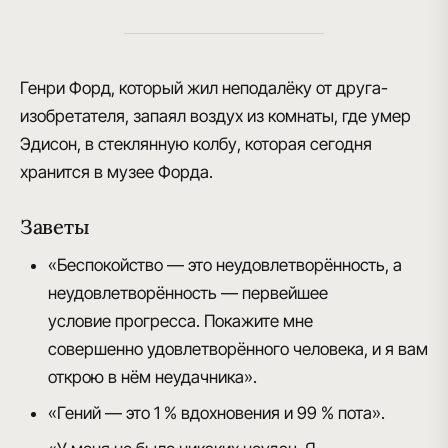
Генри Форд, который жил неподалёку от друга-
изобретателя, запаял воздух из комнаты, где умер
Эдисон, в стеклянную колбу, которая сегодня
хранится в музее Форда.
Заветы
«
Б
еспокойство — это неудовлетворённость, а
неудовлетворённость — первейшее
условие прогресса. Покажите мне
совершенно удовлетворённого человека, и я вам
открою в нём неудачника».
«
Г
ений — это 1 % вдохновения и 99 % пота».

***

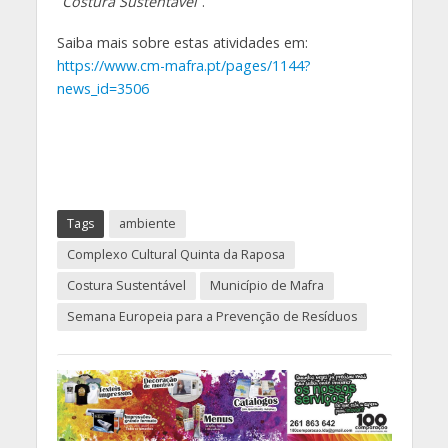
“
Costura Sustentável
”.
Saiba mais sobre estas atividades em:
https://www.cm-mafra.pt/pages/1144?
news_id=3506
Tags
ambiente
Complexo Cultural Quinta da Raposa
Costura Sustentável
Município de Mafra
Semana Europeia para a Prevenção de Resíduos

***

Once you reach the line with "https://www.cm-mafra.pt/pages/1144?" in the data above, copy it and every line after it exactly, up to and including the line with "Semana Europeia para a Prevenção de Resíduos".

● THE COMPLETED TASK
https://www.cm-mafra.pt/pages/1144?
news_id=3506
Tags
ambiente
Complexo Cultural Quinta da Raposa
Costura Sustentável
Município de Mafra
Semana Europeia para a Prevenção de Resíduos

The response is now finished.